Your task
Below are the records; pull every line that includes "serums".

*** The input ***

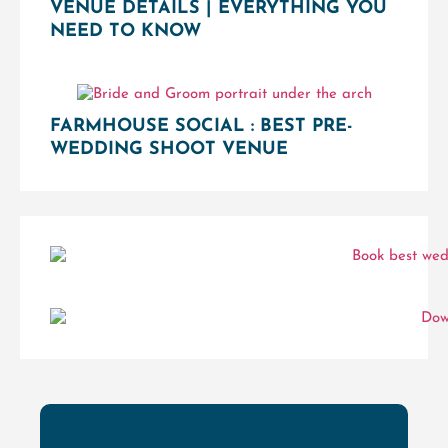
VENUE DETAILS | EVERYTHING YOU
NEED TO KNOW
FARMHOUSE SOCIAL : BEST PRE-
WEDDING SHOOT VENUE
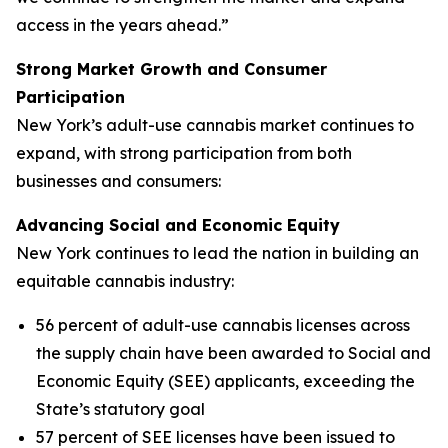
access in the years ahead.”
Strong Market Growth and Consumer
Participation
New York’s adult-use cannabis market continues to
expand, with strong participation from both
businesses and consumers:
Advancing Social and Economic Equity
New York continues to lead the nation in building an
equitable cannabis industry:
56 percent of adult-use cannabis licenses across
the supply chain have been awarded to Social and
Economic Equity (SEE) applicants, exceeding the
State’s statutory goal
57 percent of SEE licenses have been issued to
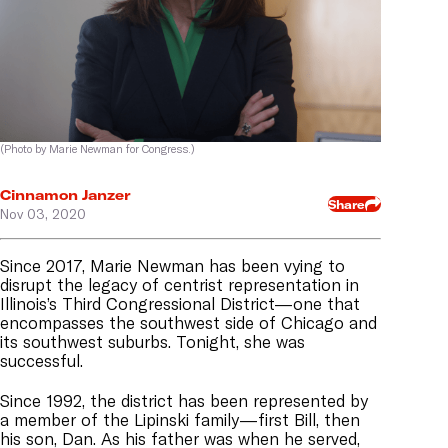
(Photo by Marie Newman for Congress.)
Cinnamon Janzer
Share
Nov 03, 2020
Since 2017, Marie Newman has been vying to
disrupt the legacy of centrist representation in
Illinois’s Third Congressional District—one that
encompasses the southwest side of Chicago and
its southwest suburbs
. Tonight, she was
successful.
Since 1992, the district has been represented by
a member of the Lipinski family—first Bill, then
his son, Dan. As his father was when he served,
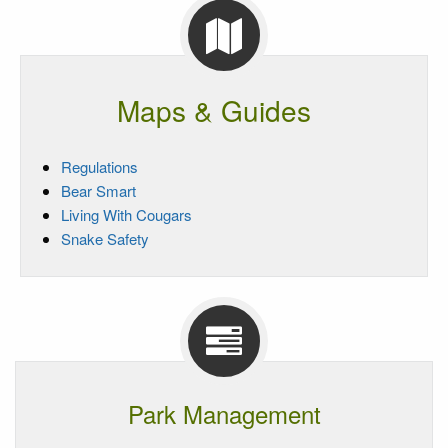
Maps & Guides
Regulations
Bear Smart
Living With Cougars
Snake Safety
Park Management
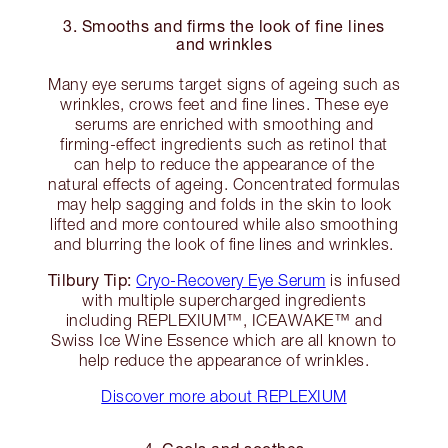
3. Smooths and firms the look of fine lines
and wrinkles
Many eye serums target signs of ageing such as
wrinkles, crows feet and fine lines. These eye
serums are enriched with smoothing and
firming-effect ingredients such as retinol that
can help to reduce the appearance of the
natural effects of ageing. Concentrated formulas
may help sagging and folds in the skin to look
lifted and more contoured while also smoothing
and blurring the look of fine lines and wrinkles.
Tilbury Tip:
Cryo-Recovery Eye Serum
is infused
with multiple supercharged ingredients
including REPLEXIUM™, ICEAWAKE™ and
Swiss Ice Wine Essence which are all known to
help reduce the appearance of wrinkles.
Discover more about REPLEXIUM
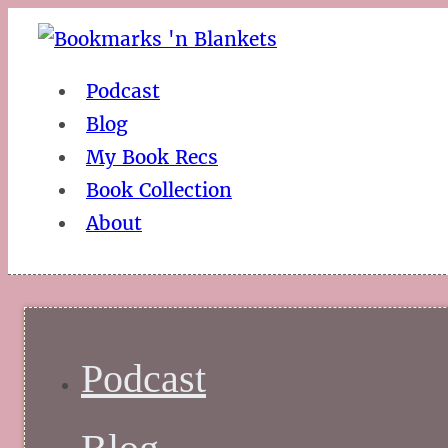
Podcast
Blog
My Book Recs
Book Collection
About
Podcast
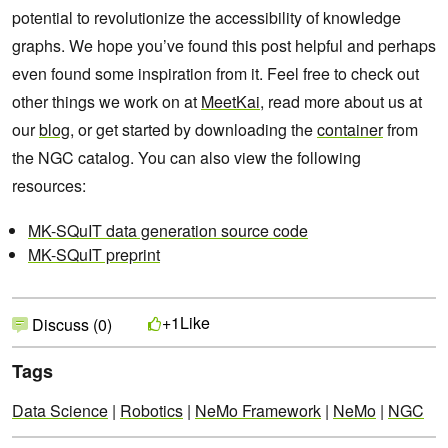
potential to revolutionize the accessibility of knowledge
graphs. We hope you’ve found this post helpful and perhaps
even found some inspiration from it. Feel free to check out
other things we work on at
MeetKai
, read more about us at
our
blog
, or get started by downloading the
container
from
the NGC catalog. You can also view the following
resources:
MK-SQuIT data generation source code
MK-SQuIT preprint
Like
+1
Discuss (0)
Tags
Data Science
|
Robotics
|
NeMo Framework
|
NeMo
|
NGC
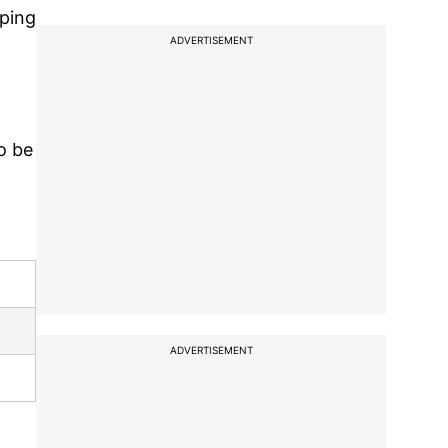
lping
ADVERTISEMENT
o be
ADVERTISEMENT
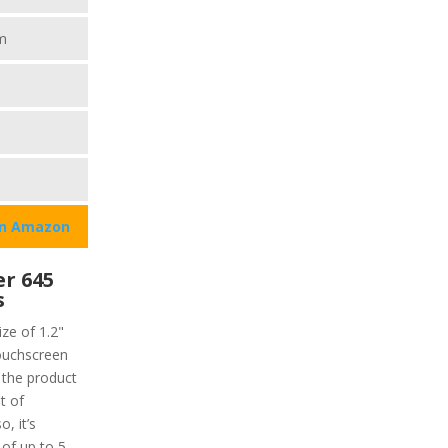
m
on Amazon
r 645
s
ze of 1.2"
touchscreen
f the product
t of
, it’s
 of up to 5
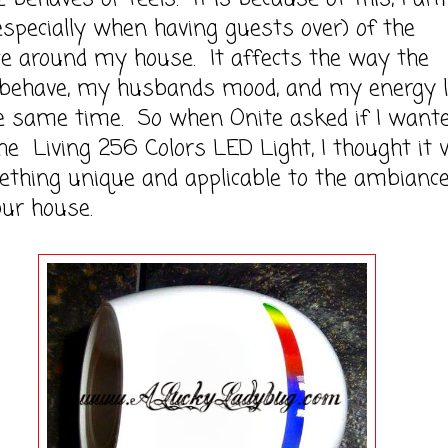
specially when having guests over) of the
e around my house. It affects the way the
n behave, my husbands mood, and my energy l
he same time. So when Onite asked if I want
he Living 256 Colors LED Light, I thought it 
thing unique and applicable to the ambianc
ur house.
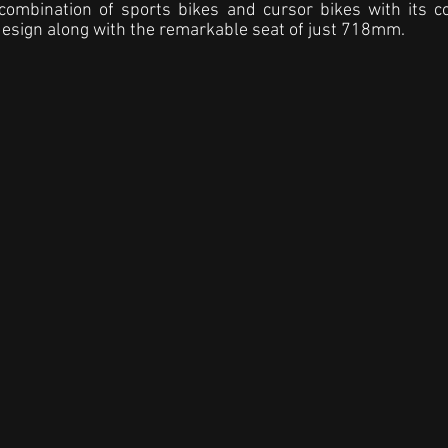
combination of sports bikes and cursor bikes with its c
esign along with the remarkable seat of just 718mm.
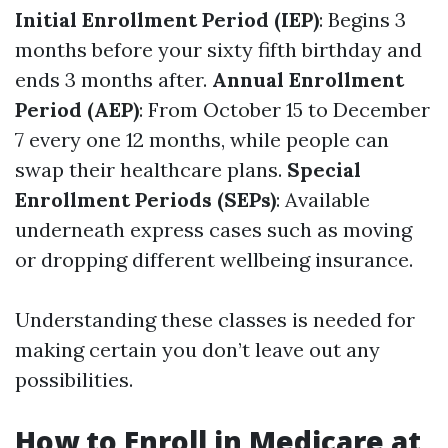
Initial Enrollment Period (IEP)
: Begins 3
months before your sixty fifth birthday and
ends 3 months after.
Annual Enrollment
Period (AEP)
: From October 15 to December
7 every one 12 months, while people can
swap their healthcare plans.
Special
Enrollment Periods (SEPs)
: Available
underneath express cases such as moving
or dropping different wellbeing insurance.
Understanding these classes is needed for
making certain you don’t leave out any
possibilities.
How to Enroll in Medicare at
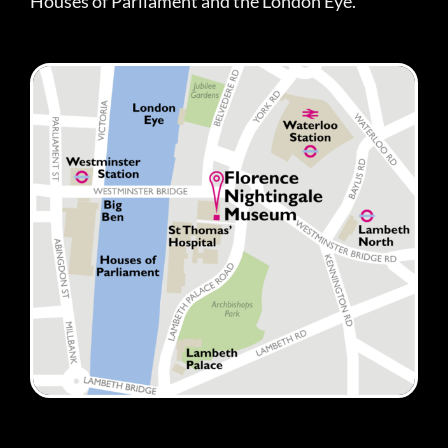
Houses of Parliament and the London Eye.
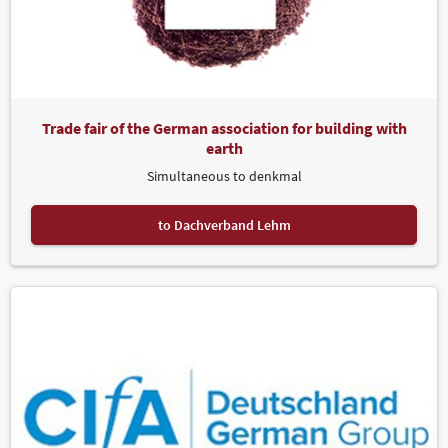
Trade fair of the German association for building with
earth
Simultaneous to denkmal
to Dachverband Lehm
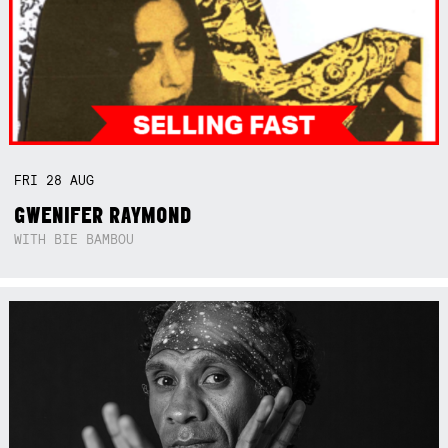
FRI
28
AUG
GWENIFER RAYMOND
WITH BIE BAMBOU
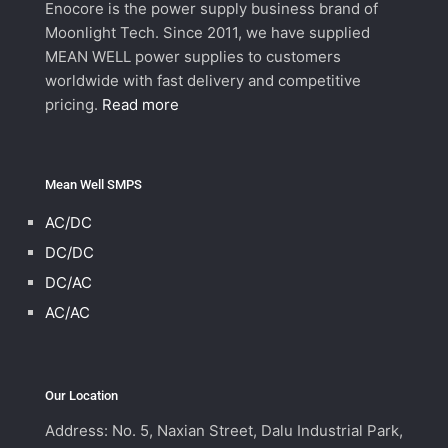
Enocore is the power supply business brand of
Moonlight Tech. Since 2011, we have supplied
MEAN WELL power supplies to customers
worldwide with fast delivery and competitive
pricing.
Read more
Mean Well SMPS
AC/DC
DC/DC
DC/AC
AC/AC
Our Location
Address: No. 5, Naxian Street, Dalu Industrial Park,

*** End of The input ***

Written solution
Many eye serums target signs of ageing such as
serums are enriched with smoothing and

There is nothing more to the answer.